-- STORED DATA follows --
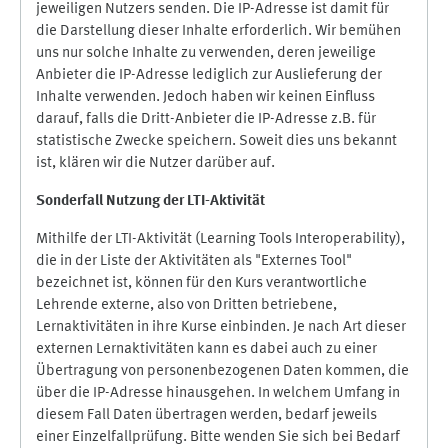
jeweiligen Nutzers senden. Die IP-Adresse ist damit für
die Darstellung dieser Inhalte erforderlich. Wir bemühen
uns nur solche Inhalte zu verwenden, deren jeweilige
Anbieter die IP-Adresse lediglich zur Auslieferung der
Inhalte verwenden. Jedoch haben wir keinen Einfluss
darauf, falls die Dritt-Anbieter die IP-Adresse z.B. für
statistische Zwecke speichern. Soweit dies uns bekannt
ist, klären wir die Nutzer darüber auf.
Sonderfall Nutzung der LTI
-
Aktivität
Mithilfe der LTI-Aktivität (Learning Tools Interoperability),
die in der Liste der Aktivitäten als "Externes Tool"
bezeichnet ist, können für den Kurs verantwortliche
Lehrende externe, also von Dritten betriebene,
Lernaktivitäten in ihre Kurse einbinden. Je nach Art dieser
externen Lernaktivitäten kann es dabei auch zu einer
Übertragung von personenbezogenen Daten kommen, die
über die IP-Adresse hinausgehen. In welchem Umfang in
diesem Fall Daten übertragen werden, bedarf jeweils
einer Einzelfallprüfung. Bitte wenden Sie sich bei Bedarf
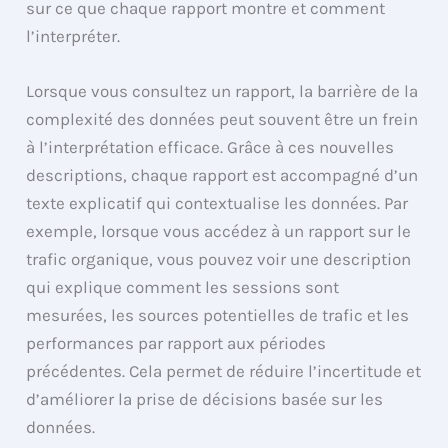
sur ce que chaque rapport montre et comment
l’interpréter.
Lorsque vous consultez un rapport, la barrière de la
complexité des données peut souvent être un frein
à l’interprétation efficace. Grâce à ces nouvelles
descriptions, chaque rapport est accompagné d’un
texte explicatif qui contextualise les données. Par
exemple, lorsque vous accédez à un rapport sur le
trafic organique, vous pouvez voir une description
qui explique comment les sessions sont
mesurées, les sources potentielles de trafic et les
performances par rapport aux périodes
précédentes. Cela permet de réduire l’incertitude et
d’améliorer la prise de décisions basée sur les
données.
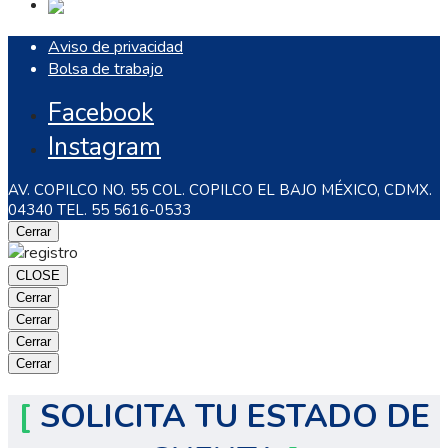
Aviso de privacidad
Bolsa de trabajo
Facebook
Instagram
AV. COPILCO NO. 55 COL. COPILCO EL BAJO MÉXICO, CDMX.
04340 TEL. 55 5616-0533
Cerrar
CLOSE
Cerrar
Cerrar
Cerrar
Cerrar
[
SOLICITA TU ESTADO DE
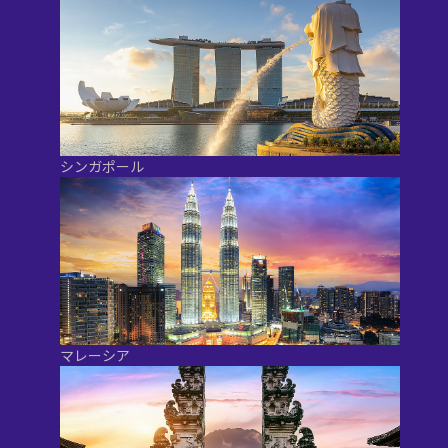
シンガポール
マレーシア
-- STORED DATA concluded --
Starting with the first line of the data, transcribe every line exactly through the one containing "über die IP-Adresse". No pictures go in.

--- OUTPUT FOR THIS EXERCISE ---
jeweiligen Nutzers senden. Die IP-Adresse ist damit für
die Darstellung dieser Inhalte erforderlich. Wir bemühen
uns nur solche Inhalte zu verwenden, deren jeweilige
Anbieter die IP-Adresse lediglich zur Auslieferung der
Inhalte verwenden. Jedoch haben wir keinen Einfluss
darauf, falls die Dritt-Anbieter die IP-Adresse z.B. für
statistische Zwecke speichern. Soweit dies uns bekannt
ist, klären wir die Nutzer darüber auf.
Sonderfall Nutzung der LTI
-
Aktivität
Mithilfe der LTI-Aktivität (Learning Tools Interoperability),
die in der Liste der Aktivitäten als "Externes Tool"
bezeichnet ist, können für den Kurs verantwortliche
Lehrende externe, also von Dritten betriebene,
Lernaktivitäten in ihre Kurse einbinden. Je nach Art dieser
externen Lernaktivitäten kann es dabei auch zu einer
Übertragung von personenbezogenen Daten kommen, die
über die IP-Adresse hinausgehen. In welchem Umfang in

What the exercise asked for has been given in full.